-1-
Editar un comercial no me parecía tan cansando desde...
bueno ninguno me pareció tan cansado como este. Vanesa me busco en el trabajo,
debieron verla estaba hermosa, nunca unas zapatillas sucias se veían tan bien
en una mujer. Me trajo un café y galletas -Esta mujer es increíble -
Termine mi jornada de trabajo con ella. Entre risas y
chismes la invite a almorzar. Siempre eh comido sola pero hoy quería comer con
Vanesa. Ella es muy chistosa, me hace reír con la más mínima cosa
que hace. Terminamos de comer y me ofrecí para llevarla a su casa, me dijo que
no, que su novio la esperaba en el parque de enfrente. Me despedí de ella y la
vi partir.
-¡Nos vemos otro día amiga!- Grite.
-2-
Llego quincena ¡Día de pago huevonaaaaaa! Estaba en el banco
desde que amaneció. No podía esperar para cobrar y comprar los regalos de
navidad, estaba muy emocionada, tenía miles de ideas en la mente, pensaba en
mil personas: Mis hermanos, mis padres, mis tíos, primos, etc.
Pero el regalo más importante es el de mi Secret Friend aún
no tengo idea de que regalarle y es que no sé nada de él, solo su nombre – Guillermo - Es la
primera vez que participo en estas reuniones navideñas y no quiero quedar mal.
Recorrí todos los pisos de la empresa y nadie sabe nada de
Guillermo, solo una secretaria me dijo que le gusta el café, como a mí, rápidamente
pensé en una taza de esas bonitas para café, con chocolates en forma de puros o
algo parecido.
-3-
Aún tengo el saco negro de Guillermo, no me ha llamado desde
aquella tonta escena de celos por parte de Francis.
-Deje su mensaje en la casilla de voz-
Tiene el teléfono apagado.
Ya tengo el regalo listo para mi Secret Friend.

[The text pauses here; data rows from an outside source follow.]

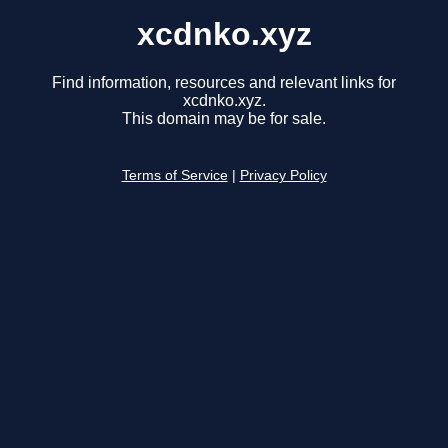
xcdnko.xyz
Find information, resources and relevant links for
xcdnko.xyz.
This domain may be for sale.
Terms of Service
|
Privacy Policy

Me llama Alessa
¿Nuevamente de shopping? Siento que solo me usa como medio de transporte. La
amo pero me estresa.
Fuimos nuevamente a Miraflores, yo la espere en el auto no tenía
ganas de ir de tienda en tienda a solo ver hasta que se decida por una prenda.
Puse el acondicionador y música, eche el asiento, me relaje
un momento. No dejaba de pensar en Guillermo, en su saco negro, en sus grandes
y peludos brazos. Lance un suspiro algo tonto.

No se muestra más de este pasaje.